Demand at local auctions has been very healthy thanks to the limited supply with new index-linked bonds attracting huge interest. Turkey launched a very well-received inaugural five-year index-linked, lira-denominated bond by auction in February. The new issue is linked to Turkish inflation and offers investors some protection against any repeat of spring 2006's 30% lira slide since currency depreciation feeds through into higher inflation.
The BB/BB– (S&P and Fitch) local currency rated bond attracted a bumper book of TL25bn (US$18bn), enabling the Treasury to raise a bigger-than-expected TL4.1bn from the sale with the 10.0% coupon bond priced at 101.1 to yield 9.72% before rallying on the break. The yield was below expectations thanks to investors' willingness to pay a premium for inflation protection.

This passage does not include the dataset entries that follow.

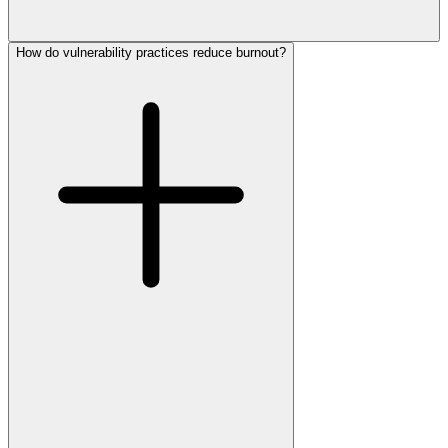
How do vulnerability practices reduce burnout?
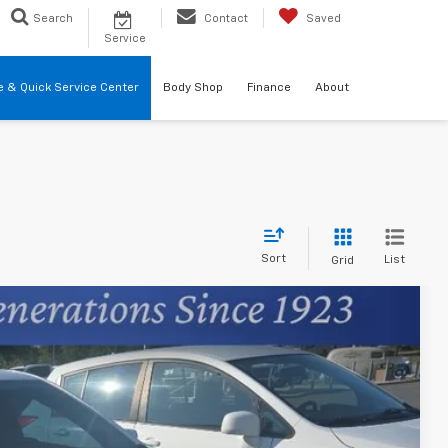
Search
Contact
Saved
Service
re & Quick Service Center
Body Shop
Finance
About
Sort
List
Grid
74
Ext.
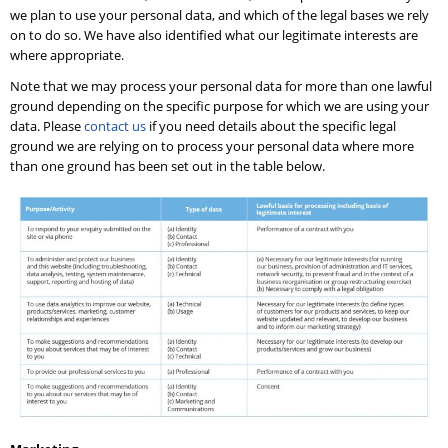
we plan to use your personal data, and which of the legal bases we rely
on to do so. We have also identified what our legitimate interests are
where appropriate.
Note that we may process your personal data for more than one lawful
ground depending on the specific purpose for which we are using your
data. Please
contact us
if you need details about the specific legal
ground we are relying on to process your personal data where more
than one ground has been set out in the table below.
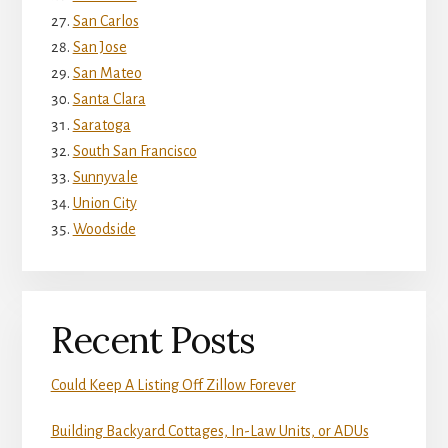
San Carlos
San Jose
San Mateo
Santa Clara
Saratoga
South San Francisco
Sunnyvale
Union City
Woodside
Recent Posts
Could Keep A Listing Off Zillow Forever
Building Backyard Cottages, In-Law Units, or ADUs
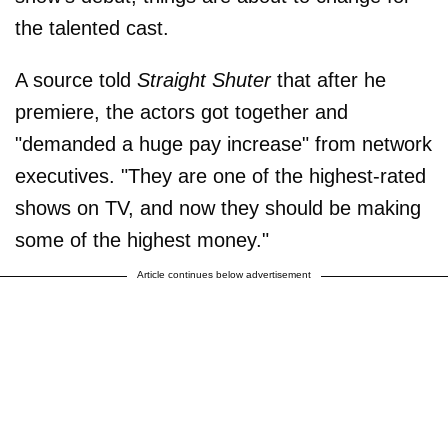
the talented cast.
A source told
Straight Shuter
that after he
premiere, the actors got together and
"demanded a huge pay increase" from network
executives. "They are one of the highest-rated
shows on TV, and now they should be making
some of the highest money."
Article continues below advertisement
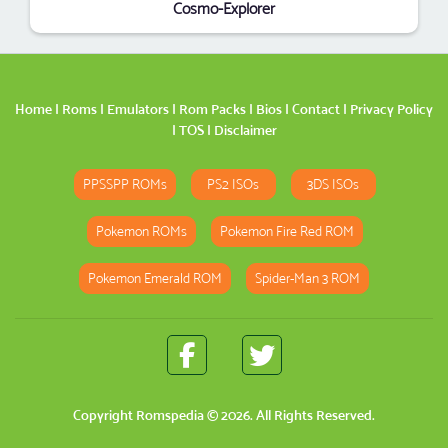
Cosmo-Explorer
Home
|
Roms
|
Emulators
|
Rom Packs
|
Bios
|
Contact
|
Privacy Policy
|
TOS
|
Disclaimer
PPSSPP ROMs
PS2 ISOs
3DS ISOs
Pokemon ROMs
Pokemon Fire Red ROM
Pokemon Emerald ROM
Spider-Man 3 ROM
Copyright
Romspedia
© 2026. All Rights Reserved.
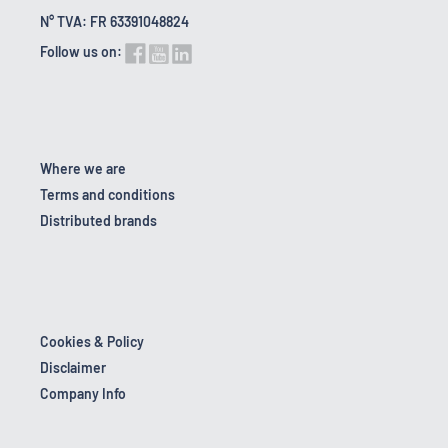
N° TVA: FR 63391048824
Follow us on:
Where we are
Terms and conditions
Distributed brands
Cookies & Policy
Disclaimer
Company Info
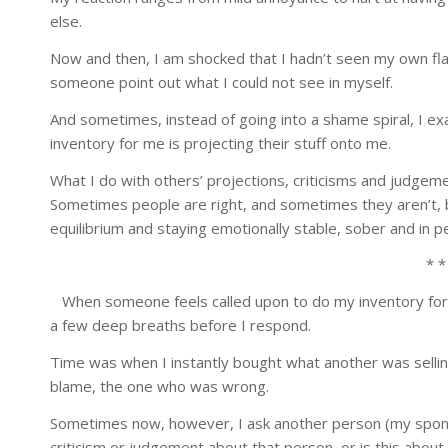
else.
Now and then, I am shocked that I hadn’t seen my own fl
someone point out what I could not see in myself.
And sometimes, instead of going into a shame spiral, I e
inventory for me is projecting their stuff onto me.
What I do with others’ projections, criticisms and judgem
Sometimes people are right, and sometimes they aren’t, b
equilibrium and staying emotionally stable, sober and in p
* *
When someone feels called upon to do my inventory for 
a few deep breaths before I respond.
Time was when I instantly bought what another was selling
blame, the one who was wrong.
Sometimes now, however, I ask another person (my sponsor
criticism or judgement about that person, or is this abo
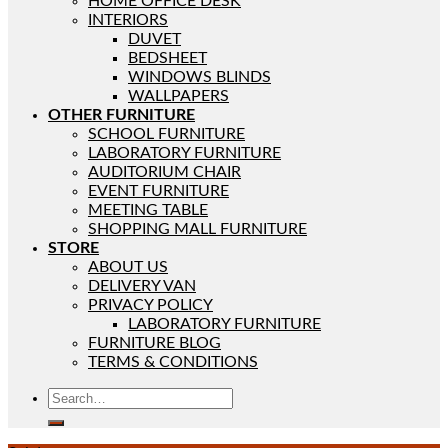
HOME OFFICE DESK
INTERIORS
DUVET
BEDSHEET
WINDOWS BLINDS
WALLPAPERS
OTHER FURNITURE
SCHOOL FURNITURE
LABORATORY FURNITURE
AUDITORIUM CHAIR
EVENT FURNITURE
MEETING TABLE
SHOPPING MALL FURNITURE
STORE
ABOUT US
DELIVERY VAN
PRIVACY POLICY
LABORATORY FURNITURE
FURNITURE BLOG
TERMS & CONDITIONS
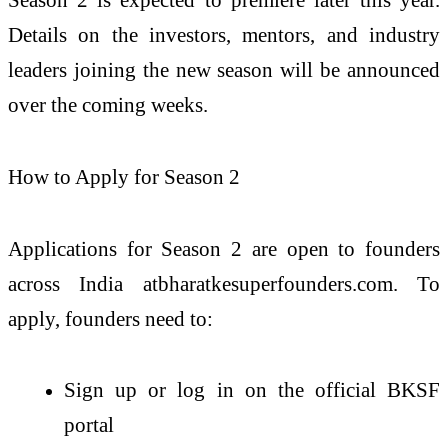
Details on the investors, mentors, and industry
leaders joining the new season will be announced
over the coming weeks.
How to Apply for Season 2
Applications for Season 2 are open to founders
across India atbharatkesuperfounders.com. To
apply, founders need to:
Sign up or log in on the official BKSF
portal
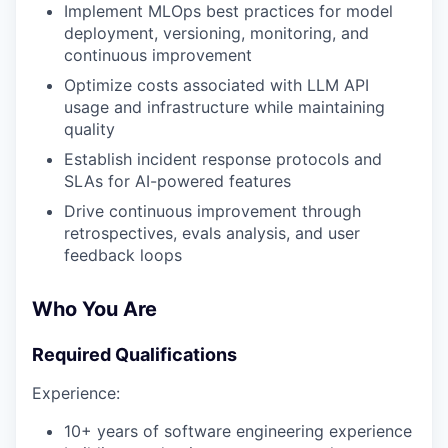
Implement MLOps best practices for model
deployment, versioning, monitoring, and
continuous improvement
Optimize costs associated with LLM API
usage and infrastructure while maintaining
quality
Establish incident response protocols and
SLAs for AI-powered features
Drive continuous improvement through
retrospectives, evals analysis, and user
feedback loops
Who You Are
Required Qualifications
Experience:
10+ years of software engineering experience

S&P noted that the sovereign's first visit to inflation-linked securities since 1999 would "diversify liabilities and, more importantly, the five-year tenor would allow the government to resume its effort to lengthen the maturity structure of its domestic securities".
The average maturity of government securities had been lengthening since 2003, when it was just 18 months, reaching more than 27 months in 2005. After market turbulence that began in May 2006 and the subsequent rise in inflationary pressures and nominal interest rates, this trend flattened, with the average maturity for 2006 at 27.5 months. Also, as inflation fears have receded there is less reason to hedge and this has led to switching out of index-linked paper into straight local T-bills.
Kapax's Pedrajo believes that the big rallies in foreign exchange have largely been played out and that the capital gains will mostly come from bond appreciation on the back of continued rate reductions in more volatile countries like Brazil and Turkey.
Even in investment-grade Mexico, local debt yields are around 7.5%–8% against inflation of 3%, which remains attractive compared to G7 countries, he said. "There is something for everyone in local currency. You might not buy Brazil, but you could buy Mexico where there is still a significant real interest rate," he added.
Still, Russian local markets continue to be boosted by foreign investors' appetite for rouble exposure. Upward pressure on the Russian currency is inevitable given the strength of the economy and massive trade/current account surpluses which have led to huge interest in rouble assets, either through the local bill market or via corporate rouble-denominated bond supply. "In fact, the rouble has become a flight-to-quality play during signs of stress as they are lapped up while the lira and rand, etc, are sold off," said one EM trader.
One area which is seeing huge growth is sub-Saharan Africa where local markets have seen increasing interest from overseas investors.
Nigeria's naira bond market reported a tenfold year-on-year increase in foreign investment in the first half of 2006 – to US$2bn equivalent – according to EMTA. In January 2007, the African Development Bank launched a debut 9.25% N12.78bn (approximately US$100m) one-year bond. This was the first naira-denominated bond issued by a supranational and the largest AFDB issue denominated in an African currency.
In May, West LB priced a Botswana Pula B300m (US$49.5m) 10.4% May 2008 self-led deal that followed two previous deals in the Botswana currency, both for the Triple A rated EIB. The first of those was a similarly sized five-year transaction, followed by a one-year deal that attracted very strong European demand looking to capitalise on the strength of the currency last year in response to economic policy. In June, West LB launched a B310m one-year trade that was issued at par, also with a 10.4% coupon.